AI still doesn’t work very well, businesses are faking it, and a reckoning is coming
Summary
Codestrap founders Dorian Smiley (CTO) and Connor Deeks (CEO) warn that many organisations are rushing to adopt AI without the right metrics, controls or understanding of failure modes. They argue large language models are fallible, produce misleading code and content, and that firms are often “pretending” to have solved integration and governance problems. The pair call for a reality check: new performance metrics, better feedback loops and honest conversations about legal, financial and insurance risk.
Key Points
- Enterprise AI adoption is ahead of understanding: few organisations have clear reference architectures or validated use cases.
- LLMs are inherently fallible — generated code can pass unit tests yet be catastrophically inefficient or incorrect (example: an AI-driven SQLite rewrite in Rust that regressed performance).
- Typical productivity metrics (lines of code, pull requests) are misleading; meaningful engineering metrics are deployment frequency, lead time, change failure rate, MTTR and incident severity.
- Codestrap suggests new AI-specific measures (for example, tokens burned per approved pull request) to assess real impact.
- Misaligned incentives in consultancies and service firms can encourage unchecked AI use, producing poor outputs, refunds and legal exposure.
- Insurers are wary of underwriting AI risk, which may remove coverage and increase liability for firms that rely heavily on AI.
- Smiley predicts code-quality problems surfacing within eight to nine months for heavy AI users; Deeks expects more lawsuits and pricing pressure as clients demand discounts when vendors use AI.
Content Summary
Smiley and Deeks — both veterans of PwC who now run AI advisory Codestrap — say companies have rushed to adopt generative models without adequate feedback loops. They point out that models are non-deterministic, bad at reliably retrieving facts, and cannot check their own work. Organisations measure the wrong things (for example, lines of code), so apparent productivity gains may mask declines in quality and performance.

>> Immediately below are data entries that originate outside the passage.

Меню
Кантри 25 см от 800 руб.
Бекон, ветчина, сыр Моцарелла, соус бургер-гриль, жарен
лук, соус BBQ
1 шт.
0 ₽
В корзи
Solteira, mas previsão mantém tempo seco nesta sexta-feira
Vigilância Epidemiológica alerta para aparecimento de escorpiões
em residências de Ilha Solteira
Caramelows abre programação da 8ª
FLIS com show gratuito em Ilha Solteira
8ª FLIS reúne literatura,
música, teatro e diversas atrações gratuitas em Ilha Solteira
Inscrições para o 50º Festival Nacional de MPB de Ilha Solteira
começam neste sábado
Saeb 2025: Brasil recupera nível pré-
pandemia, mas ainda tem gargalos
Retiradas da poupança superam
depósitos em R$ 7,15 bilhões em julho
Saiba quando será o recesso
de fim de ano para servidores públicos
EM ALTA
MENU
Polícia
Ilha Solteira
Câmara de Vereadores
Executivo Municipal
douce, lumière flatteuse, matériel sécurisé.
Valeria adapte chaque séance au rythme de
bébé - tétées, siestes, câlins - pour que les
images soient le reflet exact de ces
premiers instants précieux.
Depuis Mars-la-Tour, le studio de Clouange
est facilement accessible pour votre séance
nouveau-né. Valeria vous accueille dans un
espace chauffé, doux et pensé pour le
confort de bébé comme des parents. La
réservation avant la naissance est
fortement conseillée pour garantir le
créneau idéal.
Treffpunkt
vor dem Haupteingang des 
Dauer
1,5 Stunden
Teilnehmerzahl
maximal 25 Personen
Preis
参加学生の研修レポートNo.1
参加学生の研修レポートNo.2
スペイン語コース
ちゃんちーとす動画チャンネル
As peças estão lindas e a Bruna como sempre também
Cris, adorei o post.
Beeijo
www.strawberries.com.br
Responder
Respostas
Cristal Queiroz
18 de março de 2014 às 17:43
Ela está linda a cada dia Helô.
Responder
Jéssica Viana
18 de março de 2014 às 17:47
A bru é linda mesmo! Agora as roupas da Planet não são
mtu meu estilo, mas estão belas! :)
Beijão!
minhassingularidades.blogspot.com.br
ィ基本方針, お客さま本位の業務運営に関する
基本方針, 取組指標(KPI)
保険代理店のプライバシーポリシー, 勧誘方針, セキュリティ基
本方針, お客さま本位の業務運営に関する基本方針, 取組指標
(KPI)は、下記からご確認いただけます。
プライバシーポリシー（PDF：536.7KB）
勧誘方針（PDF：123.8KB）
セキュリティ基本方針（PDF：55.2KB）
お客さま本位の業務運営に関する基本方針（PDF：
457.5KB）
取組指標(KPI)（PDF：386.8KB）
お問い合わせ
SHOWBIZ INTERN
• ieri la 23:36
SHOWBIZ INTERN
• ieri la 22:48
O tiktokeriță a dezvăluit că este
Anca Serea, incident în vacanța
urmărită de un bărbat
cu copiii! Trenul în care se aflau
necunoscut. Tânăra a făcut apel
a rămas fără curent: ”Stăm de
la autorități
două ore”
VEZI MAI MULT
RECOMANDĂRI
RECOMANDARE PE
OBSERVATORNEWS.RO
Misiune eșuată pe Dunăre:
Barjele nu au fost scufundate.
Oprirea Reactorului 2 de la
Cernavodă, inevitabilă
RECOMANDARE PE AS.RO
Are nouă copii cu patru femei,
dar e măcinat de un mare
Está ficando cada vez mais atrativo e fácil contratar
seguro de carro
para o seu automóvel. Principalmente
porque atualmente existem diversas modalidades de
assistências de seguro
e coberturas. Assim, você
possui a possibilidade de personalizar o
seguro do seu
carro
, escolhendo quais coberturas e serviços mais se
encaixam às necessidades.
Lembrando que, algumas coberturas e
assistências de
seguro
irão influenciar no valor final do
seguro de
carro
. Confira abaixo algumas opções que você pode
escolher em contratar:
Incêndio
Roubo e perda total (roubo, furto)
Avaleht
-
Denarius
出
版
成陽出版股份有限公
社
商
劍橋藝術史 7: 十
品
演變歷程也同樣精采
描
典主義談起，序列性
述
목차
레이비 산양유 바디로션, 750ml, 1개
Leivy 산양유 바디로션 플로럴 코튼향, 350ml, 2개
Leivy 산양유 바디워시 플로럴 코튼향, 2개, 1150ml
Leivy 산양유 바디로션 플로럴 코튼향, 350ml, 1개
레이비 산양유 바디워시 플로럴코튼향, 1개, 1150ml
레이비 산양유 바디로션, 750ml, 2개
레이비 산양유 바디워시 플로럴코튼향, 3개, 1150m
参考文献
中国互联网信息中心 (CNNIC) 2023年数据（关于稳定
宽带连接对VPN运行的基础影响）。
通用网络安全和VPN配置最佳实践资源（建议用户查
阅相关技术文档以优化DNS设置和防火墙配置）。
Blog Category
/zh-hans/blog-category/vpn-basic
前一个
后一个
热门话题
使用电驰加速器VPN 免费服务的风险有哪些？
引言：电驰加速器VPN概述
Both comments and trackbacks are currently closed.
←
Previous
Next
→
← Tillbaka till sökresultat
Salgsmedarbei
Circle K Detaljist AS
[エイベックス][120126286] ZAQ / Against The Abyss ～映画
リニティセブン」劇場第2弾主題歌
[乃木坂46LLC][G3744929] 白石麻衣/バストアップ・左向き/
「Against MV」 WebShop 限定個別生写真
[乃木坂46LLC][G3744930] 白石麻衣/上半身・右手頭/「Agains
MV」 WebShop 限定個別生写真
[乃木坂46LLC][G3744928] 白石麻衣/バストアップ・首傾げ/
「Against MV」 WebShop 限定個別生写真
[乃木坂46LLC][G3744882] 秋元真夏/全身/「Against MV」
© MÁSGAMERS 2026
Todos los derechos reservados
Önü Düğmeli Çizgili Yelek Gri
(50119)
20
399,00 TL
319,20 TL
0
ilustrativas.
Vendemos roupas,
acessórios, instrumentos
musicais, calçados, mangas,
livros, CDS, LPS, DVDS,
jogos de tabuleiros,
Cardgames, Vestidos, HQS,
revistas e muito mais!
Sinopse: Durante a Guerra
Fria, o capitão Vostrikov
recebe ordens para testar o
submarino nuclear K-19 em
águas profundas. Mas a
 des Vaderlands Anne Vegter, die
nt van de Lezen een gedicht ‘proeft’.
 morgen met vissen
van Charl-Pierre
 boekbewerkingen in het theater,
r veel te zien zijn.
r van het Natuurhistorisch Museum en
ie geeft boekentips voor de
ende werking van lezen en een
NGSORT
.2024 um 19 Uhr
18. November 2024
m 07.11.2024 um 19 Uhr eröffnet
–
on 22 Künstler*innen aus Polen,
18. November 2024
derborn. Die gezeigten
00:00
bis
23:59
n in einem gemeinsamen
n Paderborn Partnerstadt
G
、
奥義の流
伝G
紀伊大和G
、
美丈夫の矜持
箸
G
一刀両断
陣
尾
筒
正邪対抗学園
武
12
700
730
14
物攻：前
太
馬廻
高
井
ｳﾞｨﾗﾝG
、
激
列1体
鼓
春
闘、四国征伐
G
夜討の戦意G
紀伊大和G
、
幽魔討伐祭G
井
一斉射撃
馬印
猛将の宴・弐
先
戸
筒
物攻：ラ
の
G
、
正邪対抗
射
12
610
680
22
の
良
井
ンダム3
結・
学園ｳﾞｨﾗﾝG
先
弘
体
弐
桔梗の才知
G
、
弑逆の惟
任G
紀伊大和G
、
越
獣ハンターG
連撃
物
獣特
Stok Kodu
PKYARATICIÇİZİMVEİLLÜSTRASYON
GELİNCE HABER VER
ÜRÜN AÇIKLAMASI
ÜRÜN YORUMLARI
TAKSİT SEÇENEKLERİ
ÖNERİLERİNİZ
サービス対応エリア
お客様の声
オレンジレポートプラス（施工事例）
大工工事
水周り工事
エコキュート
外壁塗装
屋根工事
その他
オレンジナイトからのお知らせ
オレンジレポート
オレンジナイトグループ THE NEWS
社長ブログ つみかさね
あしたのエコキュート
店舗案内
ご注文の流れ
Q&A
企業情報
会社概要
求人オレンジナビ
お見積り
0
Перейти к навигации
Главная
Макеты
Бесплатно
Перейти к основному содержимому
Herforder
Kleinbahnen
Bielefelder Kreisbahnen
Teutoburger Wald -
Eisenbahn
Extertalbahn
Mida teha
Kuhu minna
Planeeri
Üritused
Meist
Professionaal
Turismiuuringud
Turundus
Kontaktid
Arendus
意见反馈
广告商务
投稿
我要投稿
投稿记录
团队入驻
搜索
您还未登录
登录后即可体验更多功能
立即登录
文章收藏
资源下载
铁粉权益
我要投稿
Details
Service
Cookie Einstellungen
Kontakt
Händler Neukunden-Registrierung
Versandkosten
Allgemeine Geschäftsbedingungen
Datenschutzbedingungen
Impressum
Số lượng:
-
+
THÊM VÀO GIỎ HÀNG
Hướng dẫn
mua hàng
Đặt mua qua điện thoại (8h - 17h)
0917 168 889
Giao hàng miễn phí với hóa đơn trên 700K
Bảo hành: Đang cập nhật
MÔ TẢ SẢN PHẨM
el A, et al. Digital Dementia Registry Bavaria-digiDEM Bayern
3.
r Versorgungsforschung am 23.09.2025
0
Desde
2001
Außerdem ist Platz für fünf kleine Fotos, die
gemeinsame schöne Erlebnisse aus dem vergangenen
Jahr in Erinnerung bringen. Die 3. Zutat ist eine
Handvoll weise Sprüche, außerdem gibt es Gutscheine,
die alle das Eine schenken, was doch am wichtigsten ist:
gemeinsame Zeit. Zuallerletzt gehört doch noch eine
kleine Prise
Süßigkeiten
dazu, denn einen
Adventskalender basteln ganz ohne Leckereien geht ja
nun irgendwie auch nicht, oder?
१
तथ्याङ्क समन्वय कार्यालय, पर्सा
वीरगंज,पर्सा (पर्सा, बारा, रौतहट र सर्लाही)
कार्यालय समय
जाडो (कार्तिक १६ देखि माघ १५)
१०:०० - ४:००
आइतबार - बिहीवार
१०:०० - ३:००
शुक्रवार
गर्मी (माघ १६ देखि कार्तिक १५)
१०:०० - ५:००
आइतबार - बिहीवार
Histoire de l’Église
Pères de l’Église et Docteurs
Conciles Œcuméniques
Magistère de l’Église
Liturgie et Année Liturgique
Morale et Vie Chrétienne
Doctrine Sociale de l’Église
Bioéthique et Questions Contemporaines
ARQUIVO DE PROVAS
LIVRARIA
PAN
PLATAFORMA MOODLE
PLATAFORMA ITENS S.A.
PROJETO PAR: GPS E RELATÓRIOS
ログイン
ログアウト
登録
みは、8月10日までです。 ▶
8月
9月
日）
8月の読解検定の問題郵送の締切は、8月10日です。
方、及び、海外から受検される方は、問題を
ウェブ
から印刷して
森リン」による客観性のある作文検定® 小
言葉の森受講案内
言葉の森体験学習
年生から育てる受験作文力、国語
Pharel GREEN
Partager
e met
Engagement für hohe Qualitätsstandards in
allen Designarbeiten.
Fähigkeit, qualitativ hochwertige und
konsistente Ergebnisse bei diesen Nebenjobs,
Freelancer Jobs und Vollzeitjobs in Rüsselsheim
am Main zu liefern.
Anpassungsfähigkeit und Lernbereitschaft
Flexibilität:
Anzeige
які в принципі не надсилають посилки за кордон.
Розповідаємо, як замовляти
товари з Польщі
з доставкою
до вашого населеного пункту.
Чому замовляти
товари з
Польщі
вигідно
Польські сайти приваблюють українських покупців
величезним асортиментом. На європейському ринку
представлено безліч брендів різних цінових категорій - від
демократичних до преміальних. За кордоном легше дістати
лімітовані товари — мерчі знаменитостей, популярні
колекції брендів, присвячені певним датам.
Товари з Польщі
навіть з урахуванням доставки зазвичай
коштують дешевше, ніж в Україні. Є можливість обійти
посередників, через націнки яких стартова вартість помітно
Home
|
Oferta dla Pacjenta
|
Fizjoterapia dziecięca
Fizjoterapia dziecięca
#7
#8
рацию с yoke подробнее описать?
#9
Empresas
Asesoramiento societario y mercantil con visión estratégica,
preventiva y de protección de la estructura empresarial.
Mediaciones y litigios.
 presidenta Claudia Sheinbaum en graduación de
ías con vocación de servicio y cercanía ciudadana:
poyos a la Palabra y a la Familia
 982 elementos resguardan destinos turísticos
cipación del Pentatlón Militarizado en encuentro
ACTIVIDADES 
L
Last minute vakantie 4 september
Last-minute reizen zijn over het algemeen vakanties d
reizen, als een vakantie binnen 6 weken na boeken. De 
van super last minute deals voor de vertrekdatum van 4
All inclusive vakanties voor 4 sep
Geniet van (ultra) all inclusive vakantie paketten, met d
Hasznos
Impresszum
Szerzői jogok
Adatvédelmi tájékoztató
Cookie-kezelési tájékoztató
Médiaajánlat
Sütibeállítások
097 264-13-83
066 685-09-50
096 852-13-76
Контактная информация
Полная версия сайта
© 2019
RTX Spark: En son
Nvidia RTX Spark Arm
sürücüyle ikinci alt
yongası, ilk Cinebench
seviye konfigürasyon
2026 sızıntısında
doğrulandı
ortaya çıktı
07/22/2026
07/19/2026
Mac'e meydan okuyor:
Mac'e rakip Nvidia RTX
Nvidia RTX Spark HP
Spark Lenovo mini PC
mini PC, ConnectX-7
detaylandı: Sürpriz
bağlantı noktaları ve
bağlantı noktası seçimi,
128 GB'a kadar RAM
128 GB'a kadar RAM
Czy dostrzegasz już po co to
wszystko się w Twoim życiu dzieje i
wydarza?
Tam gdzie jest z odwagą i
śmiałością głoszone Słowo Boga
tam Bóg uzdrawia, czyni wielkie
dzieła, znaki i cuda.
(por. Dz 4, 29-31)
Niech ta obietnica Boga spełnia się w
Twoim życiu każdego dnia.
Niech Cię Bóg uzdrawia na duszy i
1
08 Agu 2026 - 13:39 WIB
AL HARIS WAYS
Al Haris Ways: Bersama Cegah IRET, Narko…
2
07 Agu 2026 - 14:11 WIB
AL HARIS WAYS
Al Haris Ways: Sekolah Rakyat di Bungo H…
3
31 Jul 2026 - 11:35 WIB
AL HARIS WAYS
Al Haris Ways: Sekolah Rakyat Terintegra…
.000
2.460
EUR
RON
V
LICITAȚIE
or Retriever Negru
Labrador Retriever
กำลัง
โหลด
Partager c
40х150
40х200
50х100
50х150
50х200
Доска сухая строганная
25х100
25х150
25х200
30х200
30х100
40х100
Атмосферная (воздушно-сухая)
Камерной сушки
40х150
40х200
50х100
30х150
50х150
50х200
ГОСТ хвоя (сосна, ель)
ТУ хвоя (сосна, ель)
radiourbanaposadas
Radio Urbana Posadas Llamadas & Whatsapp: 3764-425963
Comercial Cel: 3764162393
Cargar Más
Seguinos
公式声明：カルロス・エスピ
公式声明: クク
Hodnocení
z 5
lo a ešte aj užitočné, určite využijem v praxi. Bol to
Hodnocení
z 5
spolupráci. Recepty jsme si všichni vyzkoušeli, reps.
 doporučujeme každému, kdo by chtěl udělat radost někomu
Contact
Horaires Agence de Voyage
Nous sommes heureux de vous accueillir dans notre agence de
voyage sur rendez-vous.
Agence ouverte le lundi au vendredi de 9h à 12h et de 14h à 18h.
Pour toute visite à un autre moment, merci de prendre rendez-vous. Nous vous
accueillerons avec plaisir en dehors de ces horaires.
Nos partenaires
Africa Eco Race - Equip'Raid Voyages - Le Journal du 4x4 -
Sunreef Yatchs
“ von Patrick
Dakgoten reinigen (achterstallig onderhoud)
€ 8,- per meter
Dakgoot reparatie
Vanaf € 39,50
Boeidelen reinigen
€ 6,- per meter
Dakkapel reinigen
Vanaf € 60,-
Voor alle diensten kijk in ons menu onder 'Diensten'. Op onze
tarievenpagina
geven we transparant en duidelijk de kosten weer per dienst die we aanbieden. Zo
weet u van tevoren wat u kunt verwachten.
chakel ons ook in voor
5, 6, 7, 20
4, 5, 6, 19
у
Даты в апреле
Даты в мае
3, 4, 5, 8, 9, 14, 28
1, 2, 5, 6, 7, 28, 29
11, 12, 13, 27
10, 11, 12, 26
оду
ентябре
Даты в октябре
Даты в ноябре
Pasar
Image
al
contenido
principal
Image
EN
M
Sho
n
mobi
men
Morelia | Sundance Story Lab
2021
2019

They cite concrete consequences: an AI-generated rewrite of SQLite that passed tests but ran thousands of times slower, and a Deloitte refund to the Australian government after AI-introduced errors. Together these illustrate how unchecked AI outputs can cause costly failures. The pair also highlight the business effects: customers pressuring suppliers for lower prices when AI is used, insurers excluding AI from cover, and the prospect of litigation when AI-derived advice goes wrong.
Context and Relevance
This is a timely reality check for CIOs, CISOs, architects and procurement teams. After a wave of rapid AI adoption, the article connects technical weaknesses in LLMs to measurable business risks: degraded system performance, legal exposure, pricing pressure and insurance complications. It feeds into broader conversations about governance, observability and the need for new operational metrics for AI-driven work.
Author style
Punchy — the founders’ warnings are framed bluntly: dial down the hype, instrument outcomes properly, and fix incentive problems now. If you run technology or risk in an organisation, this article isn’t just commentary — it’s a prompt to act before problems compound.
Why should I read this?
Look, if you’re involved in making AI decisions or paying for them, this is your wake-up call. It sums up where the shiny demos hide real-world failures, explains which metrics actually matter, and flags immediate commercial risks (refunds, lawsuits, insurance gaps and price pushback). Short version: don’t treat AI as magic — treat it like production software that can break things badly.